▶ **THE INPUT**
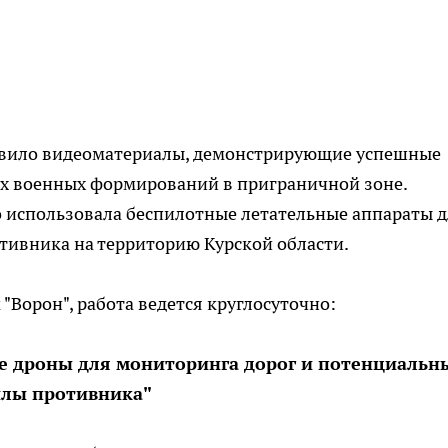
тавило видеоматериалы, демонстрирующие успешные
х военных формирований в приграничной зоне.
о использовала беспилотные летательные аппараты 
ивника на территорию Курской области.
"Ворон", работа ведется круглосуточно:
е дроны для мониторинга дорог и потенциальн
илы противника"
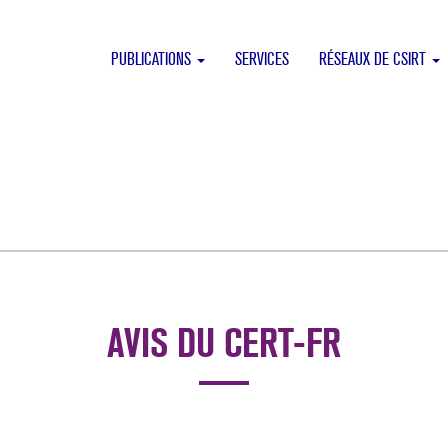
PUBLICATIONS
SERVICES
RÉSEAUX DE CSIRT
AVIS DU CERT-FR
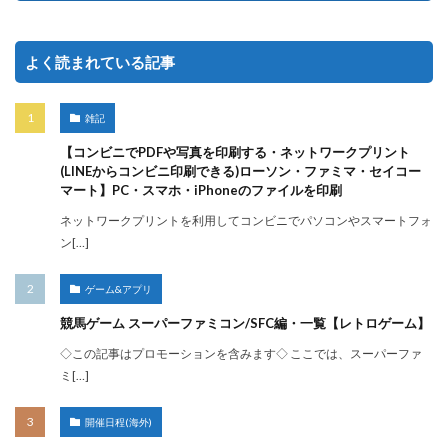
よく読まれている記事
雑記
【コンビニでPDFや写真を印刷する・ネットワークプリント
(LINEからコンビニ印刷できる)ローソン・ファミマ・セイコー
マート】PC・スマホ・iPhoneのファイルを印刷
ネットワークプリントを利用してコンビニでパソコンやスマートフォ
ン[…]
ゲーム&アプリ
競馬ゲーム スーパーファミコン/SFC編・一覧【レトロゲーム】
◇この記事はプロモーションを含みます◇ ここでは、スーパーファ
ミ[…]
開催日程(海外)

▶ **WHAT YOU WILL DO**
Once the pictures are set aside, repeat the data above exactly.

▶ **TASK SOLUTION**
тавило видеоматериалы, демонстрирующие успешные
х военных формирований в приграничной зоне.
о использовала беспилотные летательные аппараты 
ивника на территорию Курской области.
"Ворон", работа ведется круглосуточно:
е дроны для мониторинга дорог и потенциальн
илы противника"
PUBLICATIONS
SERVICES
RÉSEAUX DE CSIRT
AVIS DU CERT-FR
よく読まれている記事
雑記
【コンビニでPDFや写真を印刷する・ネットワークプリント
(LINEからコンビニ印刷できる)ローソン・ファミマ・セイコー
マート】PC・スマホ・iPhoneのファイルを印刷
ネットワークプリントを利用してコンビニでパソコンやスマートフォ
ン[…]
ゲーム&アプリ
競馬ゲーム スーパーファミコン/SFC編・一覧【レトロゲーム】
◇この記事はプロモーションを含みます◇ ここでは、スーパーファ
ミ[…]
開催日程(海外)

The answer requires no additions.